There are probably more unanswerable points that could be brought up but this is something to ponder.


----------



## Brian G Turner (Oct 22, 2004)

As a 2c and pointer, possibily the biggest development work in AI is actually in search engine development.

 Ultimately, search engines are trying to create software that will create meaningful search results, as if presented by a human user/editor. There's a lot of research into semantics. 

 Search engines are not trying to create AI per se, but they are definitely developing  into the bounds of that area, whether they like that or not.

 Imagine that - Google - or the the internet itself - as a self-aware organism. One for the short story writers.


----------



## Silk (Oct 22, 2004)

I said:
			
		

> Imagine that - Google - or the the internet itself - as a self-aware organism. One for the short story writers.


I remember an episode of seaquest dsv where that actually happened!  They somehow ended up in the future where humans had developed a sentient computer to take care of all there needs.

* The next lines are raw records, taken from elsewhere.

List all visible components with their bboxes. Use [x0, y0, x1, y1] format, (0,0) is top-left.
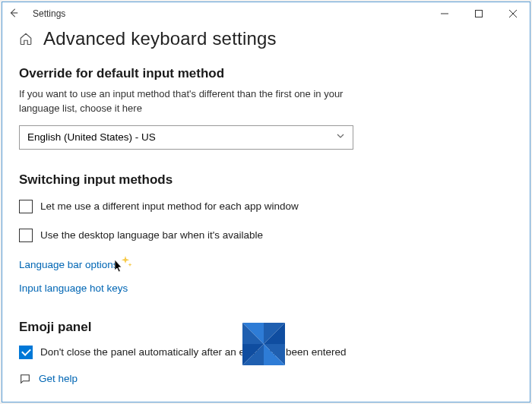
minimize-button[interactable]	[427, 2, 461, 25]
checkbox-label: Use the desktop language bar when it's a…	[40, 229, 263, 241]
back-button[interactable]	[8, 8, 24, 21]
switching-section: Switching input methods Let me use a dif…	[19, 172, 513, 305]
emoji-heading: Emoji panel	[19, 320, 513, 335]
checkbox-label: Don't close the panel automatically afte…	[40, 346, 347, 358]
home-icon[interactable]	[19, 32, 33, 46]
titlebar: Settings	[2, 2, 530, 25]
close-button[interactable]	[496, 2, 530, 25]
override-description: If you want to use an input method that'…	[19, 87, 346, 116]
emoji-section: Emoji panel Don't close the panel automa…	[19, 320, 513, 359]
page-heading-row: Advanced keyboard settings	[19, 28, 513, 49]
desktop-langbar-checkbox[interactable]: Use the desktop language bar when it's a…	[19, 229, 513, 242]
input-language-hotkeys-link[interactable]: Input language hot keys	[19, 282, 128, 294]
override-section: Override for default input method If you…	[19, 66, 513, 150]
get-help-row[interactable]: Get help	[19, 373, 513, 385]
window-controls	[427, 2, 530, 25]
window-title: Settings	[24, 8, 65, 19]
emoji-dont-close-checkbox[interactable]: Don't close the panel automatically afte…	[19, 346, 513, 359]
override-heading: Override for default input method	[19, 66, 513, 81]
settings-window: Settings Advanced keyboard settings Over…	[2, 2, 530, 402]
content-area: Advanced keyboard settings Override for …	[2, 25, 530, 393]
checkbox-box	[19, 229, 33, 242]
checkbox-box	[19, 200, 33, 213]
get-help-link[interactable]: Get help	[39, 373, 78, 384]
switching-heading: Switching input methods	[19, 172, 513, 188]
dropdown-selected-value: English (United States) - US	[27, 131, 156, 143]
maximize-button[interactable]	[461, 2, 496, 25]
svg-rect-0	[475, 11, 482, 17]
per-app-input-checkbox[interactable]: Let me use a different input method for …	[19, 200, 513, 213]
chevron-down-icon	[336, 131, 345, 143]
back-arrow-icon	[8, 8, 19, 18]
language-bar-options-link[interactable]: Language bar options	[19, 259, 119, 270]
checkbox-label: Let me use a different input method for …	[40, 200, 299, 212]
checkbox-box-checked	[19, 346, 33, 359]
chat-help-icon	[19, 373, 31, 385]
page-title: Advanced keyboard settings	[43, 28, 277, 49]
default-input-method-dropdown[interactable]: English (United States) - US	[19, 125, 353, 150]
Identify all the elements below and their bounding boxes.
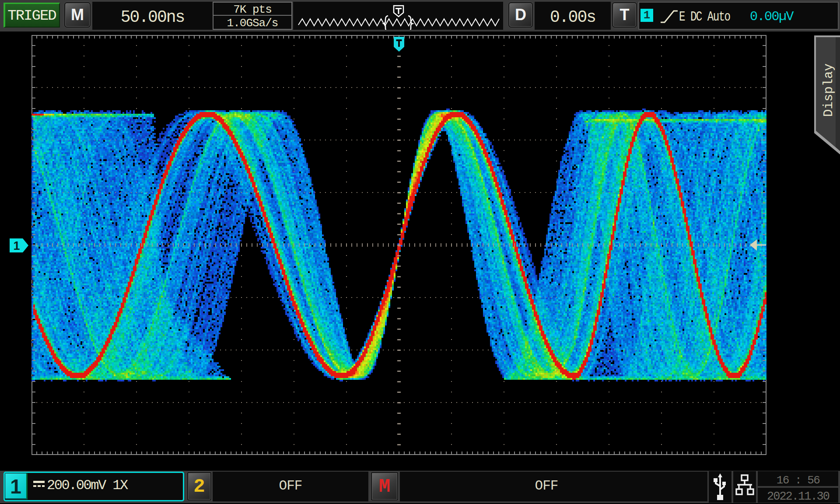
svg-text:1: 1 — [13, 239, 20, 252]
svg-text:Display: Display — [822, 63, 836, 117]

Anyway to cut a long story short, because of this the human race was dieing out and the computer knew the only way for us to survive was by ending its self; which I think really says something about true humanity and self sacrifice which isn’t necessarily something actual humans are very good at.


----------



## Princess Ivy (Oct 22, 2004)

For me, sentience isn't only the accumulation of knowledge, but also the desire to know more, and to ponder the answers received and the importance of the information. The implications of that knowledge to the environment of the being. to consider the actions and choices, and the consquences of those. Basic intelligence, or accumulation of knowledge is not nesciarily a factor, although the desire to aquire knowledge and to better onself is!


----------



## littlemissattitude (Oct 23, 2004)

Thanks, everyone.  This thread makes my mind hurt.  Naw, it's probably just this stupid, stinking cold doing it.  But...I did read a great novel about this whole questions - AI and self-awareness - a few years ago, but I can't remember either the name of the book or the author's name.  I'll try to find it and post it, because it was, as I recall, a great combination of storytelling and intelligent speculation about these subjects.  Stupid old memory.


----------



## malfunkshun (Oct 23, 2004)

Here's an interesting website about artificial intelligence.

http://www.a-i.com/

They are growing AI personalities there from 'infancy'.  I think that AI will eventually produce sentience in machines.


----------



## Foxbat (Oct 23, 2004)

> For me, sentience isn't only the accumulation of knowledge, but also the desire to know more



Agreed. But where does that desire does come from? If you reject Divine Intervention (which I do) then it must be a natural process. Sentience itself must be something which grows. And if it is a natural process, what are the criteria for its origin and growth?



> As a 2c and pointer, possibily the biggest development work in AI is actually in search engine development.



Hey! I'd never thought of that. It's true what they say about learning something new everyday


----------



## willb (Oct 23, 2004)

I would say that knowledge is not necessary for sentience.  I think that a baby is sentient just after it is born (and even for a while before, but that is a whole other issue), even though it has not experienced anything (it is not conscious in the womb as far as I know) it has the brain infrastructure to be self-aware.  

I reckon all you need for sentience is self-awareness, often this comes with curiosity, empathy with other people, feelings, but I don't think that they are prerequisites.  Some people simply have no desire to know new things, but they are still sentient.

This is my tentative definition of sentience, so I think that a sufficiently well designed (and built) machine could be sentient (ie be self-aware).  If we assume that there is no spirit world / soul then all that we are as people is collections of atoms, so why can't we create our own collections of atoms with similar attributes to ourselves.

As to pain, I think it is meaningless to say: "does a robot feel pain the same as us?"  We don't even know that people feel pain in the same way as each other.  It's like the debate about whether what I see as red you see as green; ultimately it doesn't matter what you perceive, as long as it is consistent, as long as _everything_ I see as red you see as green.


----------



## Rane Longfox (Oct 23, 2004)

For me, the difference between sentience and just intelligence comes where you stop acting on instinct and animal reactions and start thinking outside the mould, changing the way things have been done... Of course, this would probably eliminate much of the human race, but there we go...


----------



## angrybuddhist (Oct 27, 2004)

I think, therefore, I am....confused.  You might be interested in the forums at www.mind-brain.com.


----------